Ausgangspunkt dieser Arbeit ist das Anliegen, mir klarer darüber zu werden, wie ich ins Handeln komme, beziehungsweise was die Bedingungen dafür sind, dass ich mich als handlungsfähig wahrnehme, um neue Erkenntnisse für die Praxis nutzbar zu machen. Worauf ziele ich mit meinem (künstlerischen) Handeln ab? Wie kann ich in eine Wirksamkeit kommen?

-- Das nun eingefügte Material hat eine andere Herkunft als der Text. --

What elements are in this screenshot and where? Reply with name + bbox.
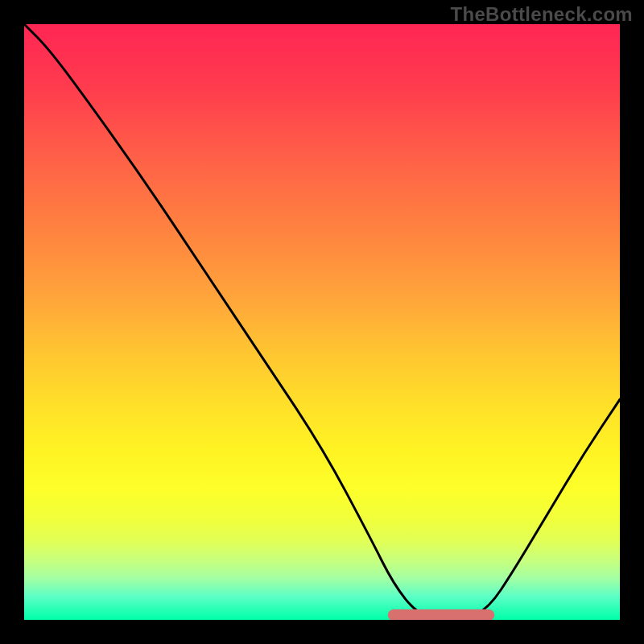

Eine Untersuchung des Handelns drängt sich mir gerade aus kunstspezifischer Perspektive auf, ist Handeln doch ein elementares Grundprinzip von Kunst. Das ist, auf das Theater bezogen, sicherlich kein revolutionär neuer Gedanke. Judith Siegmund, Professorin für philosophische Ästhetik, beschreibt jedoch einen Funktionswandel, der unabhängig von der Kunstform “dazu führt, Handlungen (immer mehr) als wesentlichen Aspekt künstlerischer Arbeit zu beschreiben".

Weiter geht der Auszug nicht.